San Diego REP's staging of "Working" is the antithesis of the big Broadway spectacle. The Lyceum Theatre seats hundreds, not thousands, and in this intimacy the songs that Schwartz wrote and commissioned are more revealing, more human than might be possible in a Broadway-scale venue.

Unlike most musicals, the songs in "Working" come from the pens of several composers. In addition to his contributions, Schwartz commissioned songs from James Taylor, Micki Grant and Craig Carnelia. While nearly every song is a soild, polished tune, the best melodies don't appear until the second act, and there were only a couple of songs that stick in your head.

What the songs do provide, though, is a sort of punctuation between the monologues from the different characters talking about their jobs. A firefighter comes out and talks about why he left the police force to become a firefighter, and you need an emotional levee of some sort before moving on to the next character.

Working While the script and songs are good enough for "Working" to be a regular revival in the regional theater circuit, the biggest reason that this production is so likeable, and at times so moving, is the cast assembled by director Sam Woodhouse. They quite simply become the people originally interviewed by Terkel — a waitress, a receptionist, steel worker, an executive. Folks like, well, you and I — the sort of regular people Terkel finds so endlessly fascinating.

Leigh Scarritt is a font of energy, and switches gears seamlessly going from a waitress to a grocery store checker to a prostitute. She repeatedly gets beyond any stereotypes, and fleshes out these women's own words to sculpt a full human being each time.

As a midlevel executive and a cleaning woman, among others, Patrice Degraff-Arenas, brings quiet dignity to each of her characters. Each of these women has faced numerous obstacles and disappointments, yet Degraff-Areans infuses each with strength and grace.

And Jonathan McMurtry may have a found a new home at the REP. A longtime associate artist at The Globe Theatres and veteran of Broadway, McMurtry has been scarce of late at the larger, better-known venue, whose directors seem disinclined to take advantage of his prodigous talents.

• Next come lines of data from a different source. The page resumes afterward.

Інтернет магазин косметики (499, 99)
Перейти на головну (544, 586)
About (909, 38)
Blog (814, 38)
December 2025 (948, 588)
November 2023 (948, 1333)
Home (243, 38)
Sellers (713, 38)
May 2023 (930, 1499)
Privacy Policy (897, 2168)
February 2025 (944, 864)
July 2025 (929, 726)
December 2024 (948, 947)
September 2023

The REP used him as a dialogue coach for last year's "The Merchant of Venice," and give his performance talents full reign here — McMurtry is the brightest of an outstanding cast, and brings full realism to the men he portrays.

The set by Robin Sanford Roberts is less imaginative than some of her other recent designs — it's a adaptable but bare-bones stage that manages to serve as a couple dozen different working environments. A plain stage a la "Our Town" would have served as well.

The live four-person band drives the music better than any canned version could — especially in a production dedicated to capturing the hopes and dreams of the working stiff.

Review by Jim Trageser. Jim is a writer and editor living in Escondido, Calif.